Karl Rahner, S.J., studied theology under Martin Heidegger, then taught dogmatics in Catholic unversities in Munich and Innsbruck, Germany, between 1937 and 1984. He wrote more than a half-dozen books and was an observer at Vatican Council II in 1962-1965. Published in 1969 by Herder and Herder, New York. This book prepared for Religion Online by Paul Mobley.


Section 2: Christian Faith: Deliverance of the World


Faith and Culture

Today faith and religion are often judged by their usefulness. Our contemporaries demand instinctively that faith should prove its value in the world of our experience, it should produce a better world, foster peace, mitigate or abolish social tensions and generally make life more bearable. Otherwise, It is thought, it need not exist at all. In view of this naive prejudice we would first ask quite simply: why must faith do all this in order to be acceptable? Is not man precisely the being that also has other aims? Does he not want truth, even if it causes suffering, beauty, even though it is useless, the holy in order to adore it? Does he not find the right relation to consumer goods and luxuries just when he is detached from them because he is aware of another sphere and selflessly worships that which is of no direct "use" to him?

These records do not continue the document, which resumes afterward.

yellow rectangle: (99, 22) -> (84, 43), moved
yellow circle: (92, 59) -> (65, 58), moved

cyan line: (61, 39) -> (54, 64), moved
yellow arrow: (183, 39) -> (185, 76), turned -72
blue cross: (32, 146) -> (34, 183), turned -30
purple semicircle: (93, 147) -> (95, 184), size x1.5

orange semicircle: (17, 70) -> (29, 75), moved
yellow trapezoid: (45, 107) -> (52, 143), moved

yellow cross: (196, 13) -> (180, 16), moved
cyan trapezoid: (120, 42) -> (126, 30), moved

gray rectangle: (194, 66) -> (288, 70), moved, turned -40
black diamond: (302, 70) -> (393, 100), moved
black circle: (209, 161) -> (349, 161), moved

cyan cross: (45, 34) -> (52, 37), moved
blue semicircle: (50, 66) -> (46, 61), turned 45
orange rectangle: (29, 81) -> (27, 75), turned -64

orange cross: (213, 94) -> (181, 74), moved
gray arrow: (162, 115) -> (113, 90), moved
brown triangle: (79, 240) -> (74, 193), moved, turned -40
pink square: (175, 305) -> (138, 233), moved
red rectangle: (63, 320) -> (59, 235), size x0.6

We had to make this brief reservation before discussing "faith and culture". For though the sphere of culture Itself belongs partly to the realm of truth, beauty and holiness which ultimately has no need to defend itself before the court of utilitarianism, faith and its object transcend even these good things. For they are concerned with God and his salvation, which men can receive only if they adore him who is the first and last mystery of their existence in selfless hope and love.

Keeping in mind this reservation, we may now, however, discuss a positive mutual relationship between faith and culture. Without quoting too extensively we here follow particularly section two of the second chapter of the Pastoral Constitution of Vatican II on the Church in the Modern World. For this chapter deals precisely with this subject, namely the proper development of culture and the importance of the Christian faith for this development.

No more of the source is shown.